Do you ever read something and wonder if you should be offended? That’s how I feel about Green Lantern #0. People of Middle Eastern descent, and of the Muslim/Islamic faiths, are still a touchy subject in America, and American comics. If they’re villainous, it’s racist. If they’re heroic, they’re some sort of exception to the norm, and their very existence will bring people with negative thoughts on them out of the woodwork. No matter what, they’re news. I still remember the stink some people at my LCS made when Nightrunner was made the Batman Inc representative of France. But enough about people who aren’t Simon Baz. This story, this origin, reminds me of the Power Girl mini-storyline from last year, We Can Be Heroes. In it, a metahuman Arab-American man named Rayhab Mazin was mistaken for a terrorist while saving a plane from crashing…from the inside. Our new GL was mistaken for a terrorist when the van he was stealing happened to contain a bomb, that blew up the factory where he used to work once he crashed it into the side. Feeling uncomfortable yet? It gets better. Simon is then taken to a Guantanamo-esque facility and, when the agents assigned to him are unable to get any damning evidence out of him, prepare to torture him for information. And then the ring finds him, and gets him out of there. End story. Actually, not end story. Hal and Sinestro make a one-page guest spot where they…aren’t dead? Yay? Ah, well. For a first appearance, it’s not incredibly, irredeemably awful. It makes the American government look like assholes but hey, what doesn’t these days? I’m the worst person to be talking about this, yeek. I’ll miss Sinestro, but I guess I’m going to keep reading Green Lantern anyway. I want to see what happens.

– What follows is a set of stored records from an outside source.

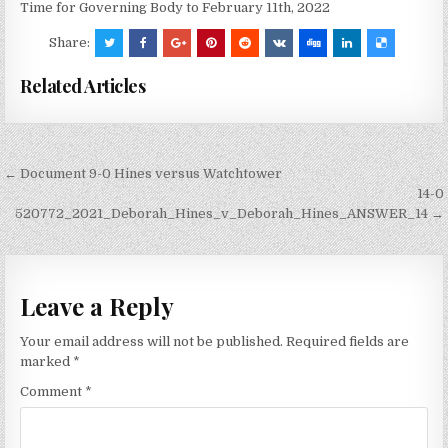
Time for Governing Body to February 11th, 2022
Share:
Related Articles
Post
← Document 9-0 Hines versus Watchtower
navigation
14-0
520772_2021_Deborah_Hines_v_Deborah_Hines_ANSWER_14 →
Leave a Reply
Your email address will not be published.
Required fields are
marked
*
Comment
*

I don’t know much about Swamp Thing. I’ve only recently begun to read the Alan Moore run, and started to buy the New 52 issues, so I’m learning. But as it is? If I was picking up an issue of Swamp Thing for the first time, not knowing any of his history at all, this would work for me. We get a brief backstory on the Red, the Green, and the Rot. We’re introduced to Arcane. And then we meet Alec Holland, see the beginnings of his transformation. All in all, this issue does exactly what it’s supposed to do, exactly as DC promised. Scott Snyder and Kano hit it out of the park.

Animal Man is a great book. I’d go so far as to say it’s the best book in the reboot. Lemire and Pugh take the story of a common superhero and twist it so that he’s something more. Something greater. Superman can save the world all he wants, but Animal Man exists so that his daughter can someday save life itself. The origin issue, like Swamp Thing, delivers exactly what it’s supposed to. Buddy’s alien abduction origin is given new roots to the Red, we briefly meet the previous avatar, and we get to see some of the exploits of Animal Man prior to the birth of the new true avatar. It was a good issue. Simple, yet intensely complex in its simplicity. Interesting. And still one of the two books I look forward to the most every month.

That was this week in comics. Next week, we’ll be tackling Batman, Suicide Squad, Superboy, the final issue of the Shade, and the first issue of the new Team 7 series. Now if you’ll excuse me, the weather is horrible and I must journey home.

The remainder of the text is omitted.